-- What is needed --
Across the records that follow, determine how many lines contain "servicio" and give only the resulting number.
++++ Source records ++++
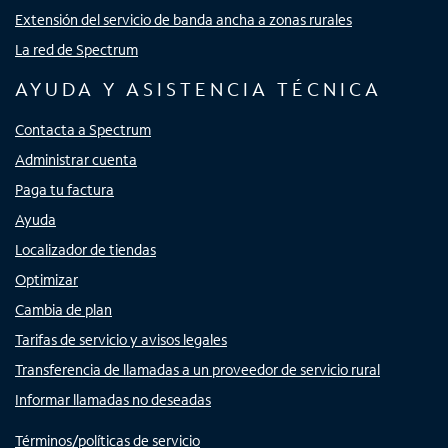
Extensión del servicio de banda ancha a zonas rurales
La red de Spectrum
AYUDA Y ASISTENCIA TÉCNICA
Contacta a Spectrum
Administrar cuenta
Paga tu factura
Ayuda
Localizador de tiendas
Optimizar
Cambia de plan
Tarifas de servicio y avisos legales
Transferencia de llamadas a un proveedor de servicio rural
Informar llamadas no deseadas
Términos/políticas de servicio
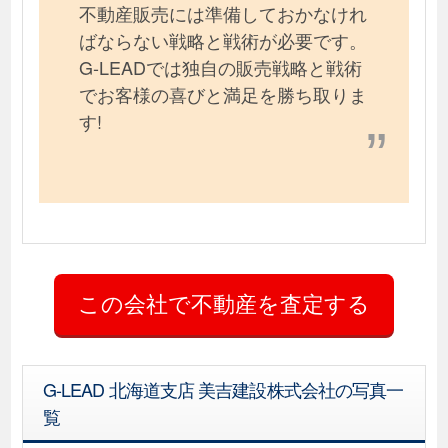
不動産販売には準備しておかなけれ
ばならない戦略と戦術が必要です。
G-LEADでは独自の販売戦略と戦術
でお客様の喜びと満足を勝ち取りま
す!
G-LEAD 北海道支店 美吉建設株式会社の写真一
覧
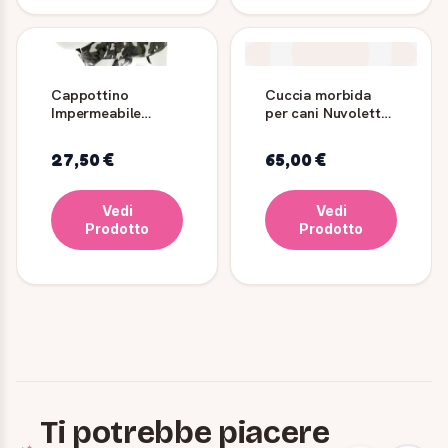
Cappottino
Cuccia morbida
Impermeabile
per cani Nuvoletta
Double per cani -
Grigia Ø80
Verde Militare -
Ferribiella
27,50 €
65,00 €
Ferribiella
Vedi
Vedi
Prodotto
Prodotto
Ti potrebbe piacere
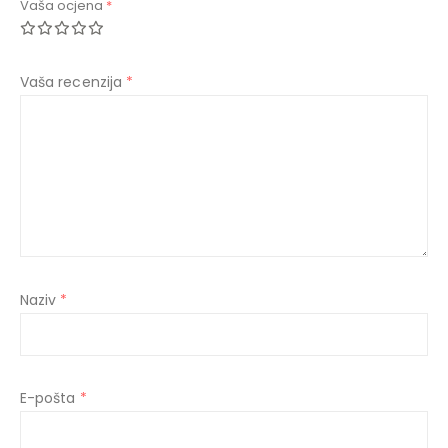
Vaša ocjena
*
Vaša recenzija
*
Naziv
*
E-pošta
*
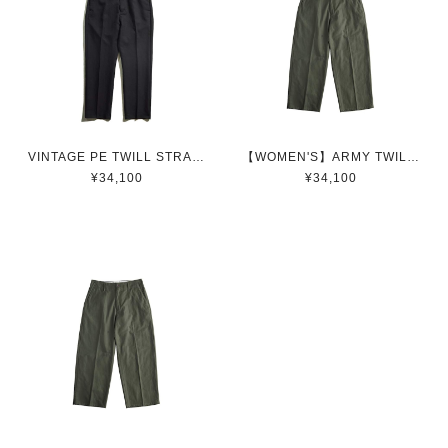
VINTAGE PE TWILL STRAIGHT PT / ヴィンテージPEストレートパンツ(NAVY)
【WOMEN'S】ARMY TWILL BAGGY PT / ARMYツイルバギーパンツ(KHAKI)
¥34,100
¥34,100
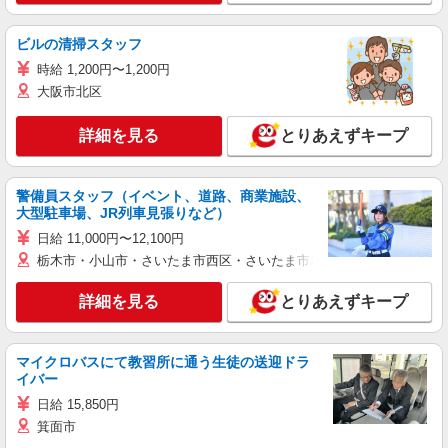
ビルの清掃スタッフ
時給 1,200円〜1,200円
大阪市北区
詳細を見る
とりあえずキープ
警備員スタッフ（イベント、道路、商業施設、
大型駐車場、JR列車見張りなど）
日給 11,000円〜12,100円
栃木市・小山市・さいたま市西区・さいたま市岩槻区・久喜市・蓮田
詳細を見る
とりあえずキープ
マイクロバスにて教習所に通う生徒の送迎ドラ
イバー
日給 15,850円
箕面市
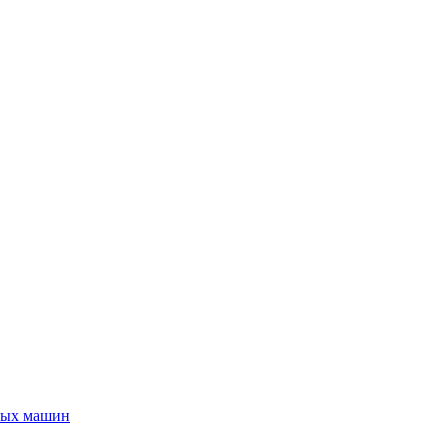
ьных машин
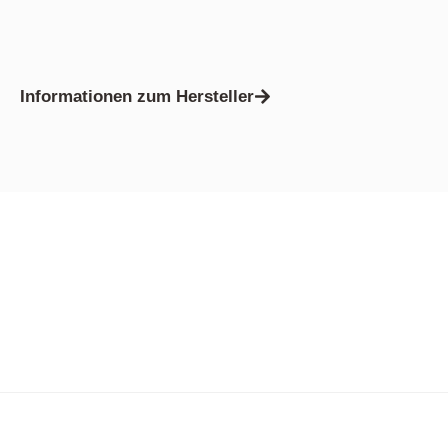
Informationen zum Hersteller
++++
-- Exercise answer --
4